Ref Volumes: 1604-1629

Authors: Alan Davidson / Ben Coates

Notes

  • 1. Vis. Suss. (Harl. Soc. liii), 107; Al. Ox.; I. Temple database of admiss.; PROB 11/80, f. 314.
  • 2. WARD 7/24/30.
  • 3. Shaw, Knights of Eng. ii. 129.
  • 4. C142/565/198.
  • 5. Harl. 703, f. 136.
  • 6. Cal. Assize Recs. Suss. Indictments, Jas. I ed. J.S. Cockburn, 12, 75; C231/4, f. 46; C193/13/2.
  • 7. SP14/123/78; C212/22/21, 23.
  • 8. C193/12/2, f. 61.
  • 9. HMC De L’Isle and Dudley, 261, 269; J. Nichols, Progs. of Jas. I, i. 226; CJ, i. 229b; LJ, iii. 97; T.K. Rabb, Enterprise and Empire, 255.
  • 10. Vis. Suss. 107.
  • 11. PROB 11/80, f. 314; VCH Warws. vi. 201; Dugdale, Warws. (1730), p. 363; Suss. Manors ed. E.H.W. Dunkin (Suss.
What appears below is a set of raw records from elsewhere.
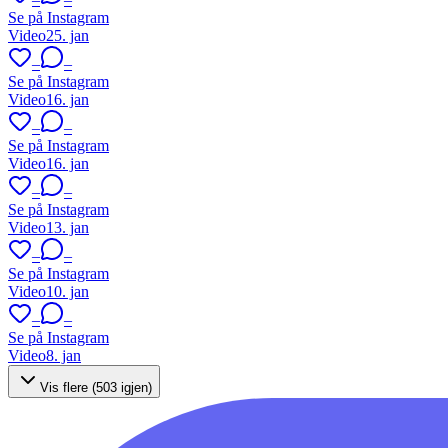
Se på Instagram
Video
25. jan
–
–
Se på Instagram
Video
16. jan
–
–
Se på Instagram
Video
16. jan
–
–
Se på Instagram
Video
13. jan
–
–
Se på Instagram
Video
10. jan
–
–
Se på Instagram
Video
8. jan
Vis flere (
503
igjen)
Rec. Soc. xix), 3; Abstracts of Suss. Deeds and Docs. from Muns. of the H.C. Lane ed. W. Bugden (Suss. Rec. Soc. xxix), 54-5.
  • 12. PROB 11/43, f. 1; Abstracts of Suss. Deeds and Docs. from Muns. of late H.C. Lane, 55; Surr. Hist. Cent., LM/349/108/1; HMC 7th Rep. 669; VCH Surr. iii. 45-7.
  • 13. Procs. 1614 (Commons), 82, 172, 235, 267. In 1610 More had moved for privilege for Pelham. CJ, i. 413a.
  • 14. CSP Dom. 1627-8, p. 212; C142/565/198; PROB 11/174, f. 100.